The National Highway Traffic Safety Administration says 3,500 people were killed because of distracted driving. But that number, almost everyone believes, is woefully low.
“That’s just the ones we can prove; it’s probably much higher,” said Harris Blackwood, director of the Georgia Governor’s Office of Highway Safety. “We have this 800-pound monster. We know it’s a problem but there’s no way to measure it.”
There are ways to measure how distracted driving played into fatal crashes. But it can be difficult. Skid marks can determine whether a driver was speeding. Investigators can draw blood from a corpse to measure alcohol. But what was going on in a driver’s mind in those last few moments of life is more difficult to determine.
Cops are getting better at cataloging such instances and are getting more aggressive about enforcing a 2010 law that outlawed texting behind the wheel.
“Last year, the state Department of Driver Services processed 3,866 citations for texting while driving and underage wireless use,” my colleague David Wickert wrote last week. “That’s up more than 30 percent from 2014.”
A couple of years ago, Marietta officers posed as construction workers on the street to catch drivers texting. Marietta Police Chief Dan Flynn told me that cutting down on smartphone use while driving must go the same route as drunk driving once did — making it socially unacceptable.
“The mentality for drunk driving used to be, ‘There but for the grace of God go I,’” Flynn said. “But that whole scene changed.”
Still, he said, it’s hard to focus on writing such tickets when the public clamors for burglaries to get solved and drunks to get caught.

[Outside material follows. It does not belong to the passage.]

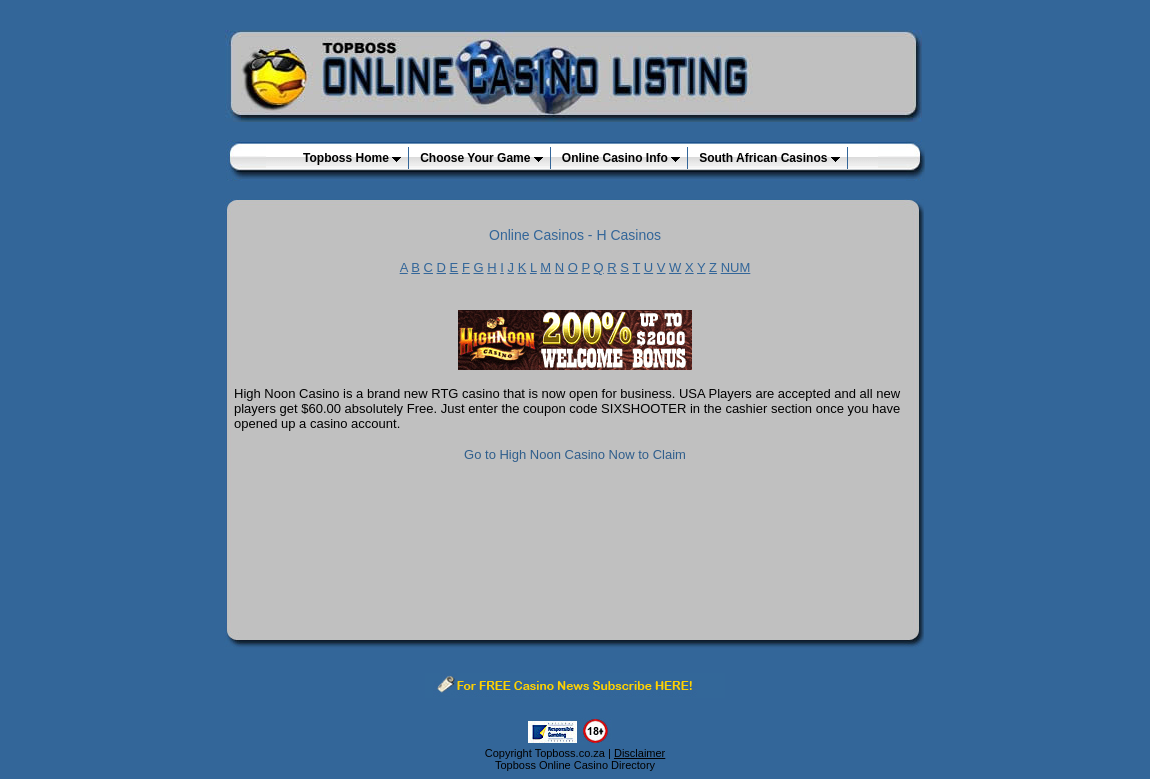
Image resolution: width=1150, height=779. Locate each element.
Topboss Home (352, 158)
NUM (736, 267)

The Georgia Legislature outlawed texting at the wheel in 2010, but technological advancements since then — and the ubiquity of smartphones — make the problems of seven years ago seem quaint.

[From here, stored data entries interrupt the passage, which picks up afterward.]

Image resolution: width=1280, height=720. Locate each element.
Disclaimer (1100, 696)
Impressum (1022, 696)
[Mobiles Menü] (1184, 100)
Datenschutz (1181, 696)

State Rep. John Carson, a Marietta Republican, has introduced a resolution to create a study committee to try to figure out some way of dealing with it.
“This is something that must be addressed,” he said. “We have to do something.”
The comparison to drunk driving is an apt one because a 2004 study found that a motorist talking on a cellphone has the same impairment of a driver who is legally drunk — a blood-alcohol content of .08 percent.
But back then, the iPhone, which was released in 2007, was just a gleam in Steve Jobs’ eye.
If talking on a cellphone — it doesn’t matter if it’s hands-free or not — is like blowing a
.08 BAC, then watching a video on YouTube or checking Facebook while driving is like smoking crack behind the wheel.
.08 BAC, then watching a video on YouTube or checking Facebook while driving is like smoking crack behind the wheel.
Studies show that people who constantly check incoming texts, tweets and Facebook messages do so for a little bump of dopamine in the brain. So if the phone buzzes, chirps or dings while driving, then the hand can’t resist reaching for it.
David Strayer, a professor of cognitive neuroscience at the University of Utah, has since 2000 been at the forefront of research into how cellphone use affects driving.
Years ago he wrote, “When a driver talks on a cellular phone, visual scanning is disrupted, prediction of hazards is impaired, identification of objects and events in the driving environment is retarded, decision for action is altered, and appropriate reactions are delayed.”
In an interview this week, he said:
“As alarmed as we were with cellphones, the use of smartphones and all the social media functions make those (previous) concerns pale in comparison. We are tracking a significant distraction with something that is worse.”
Please be safe out there. And keep your eyes on the road.